In the original set of replications, 0. Figure 3 shows rare non-convergence in high-quality indicator conditions. Figure 3.

Mean proportion of non-converged replications by sample size, number of indicators, and covariate effect size for high and low quality indicators. The frequency of boundary parameter estimates was assessed by calculating the proportion of boundary parameter estimates per total number of independent CRP parameters in each condition. Figure 4. Mean percent of boundary parameter estimates by sample size, number of indicators, indicator quality, and covariate effect size.

- Latent class regression on latent factors.?
- Latent Class Analysis | Mplus Data Analysis Examples?
- Latent Class Analysis and Mixture Models - Q;
- It Cant Happen Here.
- Advanced Wireless Communications: 4G Cognitive and Cooperative Broadband Technology;
- Principal Components Analysis.
- Login using.
- What Is Latent Class Analysis?.

These 3-way interactions were such that increasing one factor reduced the impact of other 2-way interactions. These effects did not appear in the 3-class conditions. With few indicators 4 or 5 , the high quality conditions had more boundary parameter estimates than the low quality conditions. However, except for the 4- and 5-indicator conditions, prevalence of boundary estimates was very similar among low and high quality conditions.

Similar effect sizes were found for Class 2 and Class 3 bias. Figure 5. Mean class proportion relative bias by indicator quality, number of indicators, and sample size. CRP bias was calculated including boundary parameter estimates, because in practice, researchers would also typically interpret boundary estimates for an otherwise proper solution.

It was important to know whether including boundary parameters led to bias. In addition, in some replications with few indicators, all low probability CRPs 0. Note that relative bias was calculated as the absolute value of the difference between the mean parameter estimate and the population value of the parameter, then divided by the population value. Even if the raw difference is the same for two parameters, the relative bias for the parameter with a smaller population value would be higher.

The higher relative bias for low CRPs and for smaller class proportions was due at least in part to this mathematical property, which made the results in Figure 7 look more extreme. Figure 6. Mean high conditional response probability relative bias by number of indicators, indicator quality, covariate effect size, and sample size.

Figure 7. Mean low conditional response probability relative bias by number of indicators, indicator quality, covariate effect size, and sample size. Covariate parameter estimate bias was large when the covariate effect, indicator quality, and sample size were small. Figure 8. Mean covariate relative bias by indicator quality, covariate effect size, and sample size.
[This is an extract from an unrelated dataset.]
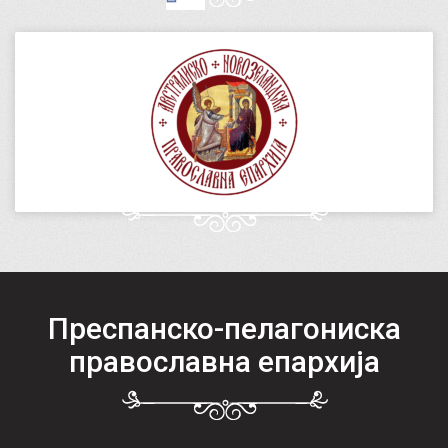
Преспанско-пелагониска
православна епархија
## Multi-group Latent Class Analysis and Latent Class Regression - Statalist

With LCA becoming increasingly popular across diverse fields within the social sciences, it is important for researchers to know which factors influence the quality of estimation when using this method. To our knowledge, this study is the first to study more systematically these factors and their interplay in LCA under a large set of conditions. Below, we summarize our main findings and explain which factors improve LCA performance. Many applied researchers face limitations in terms of the size of the samples that they can gather, so it is important to understand which factors can be beneficial when a sample size of as recommended by Finch and Bronk may simply not be available.

We found support for the hypothesis that using more and high quality indicators or a covariate that is strongly related to class membership can alleviate some of the problems frequently found with small sample sizes. Nonetheless, there was a relatively clear limit for the minimum sample size. Sample size itself showed a small impact in decreasing non-convergence, and a moderate impact on decreasing boundary parameter estimates, as well as class proportion, low CRP, and covariate effect bias. Sample size interacted with indicator quality such that as sample size increased, the negative impact of CRPs of 0.
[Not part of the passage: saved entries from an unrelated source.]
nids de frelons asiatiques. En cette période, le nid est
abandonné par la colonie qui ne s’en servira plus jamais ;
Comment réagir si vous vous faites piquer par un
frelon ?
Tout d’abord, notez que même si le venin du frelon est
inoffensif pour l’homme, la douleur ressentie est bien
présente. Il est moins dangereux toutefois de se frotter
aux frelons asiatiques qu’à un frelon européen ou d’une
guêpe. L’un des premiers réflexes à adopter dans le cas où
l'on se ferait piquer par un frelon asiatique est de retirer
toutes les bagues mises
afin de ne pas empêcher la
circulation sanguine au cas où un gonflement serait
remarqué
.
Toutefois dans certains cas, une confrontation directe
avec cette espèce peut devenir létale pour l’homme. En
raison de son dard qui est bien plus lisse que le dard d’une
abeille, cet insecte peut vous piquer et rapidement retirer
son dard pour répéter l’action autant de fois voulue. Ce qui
Sample size also interacted with the number of indicators in reducing boundary parameter estimates such that using many indicators could compensate for a small sample size. Sample size further interacted with indicator quality in reducing low CRP and Class 3 proportion bias such that high indicator quality could compensate for low sample size. These findings highlight what factors can compensate for a lower sample size—higher number and quality of indicators, adding a strong covariate—and which conditions require higher sample sizes—lower number and quality of indicators.

One of the key factors examined here was the influence of the number of indicators, and whether adding more indicators to an LCA is beneficial rather than detrimental. In line with the results of Marsh et al. Increasing the number of indicators had a large effect on decreasing the occurrence of solutions with low class assignment accuracy. This makes sense, given that more indicators contribute to greater certainty in defining classes.

Using more indicators also improved convergence rates and led to reduced class proportion and low probability CRP bias. Also, the number of indicators interacted with indicator quality such that using more indicators negated the negative impact of using indicators with CRPs close to zero or one on boundary parameter estimates.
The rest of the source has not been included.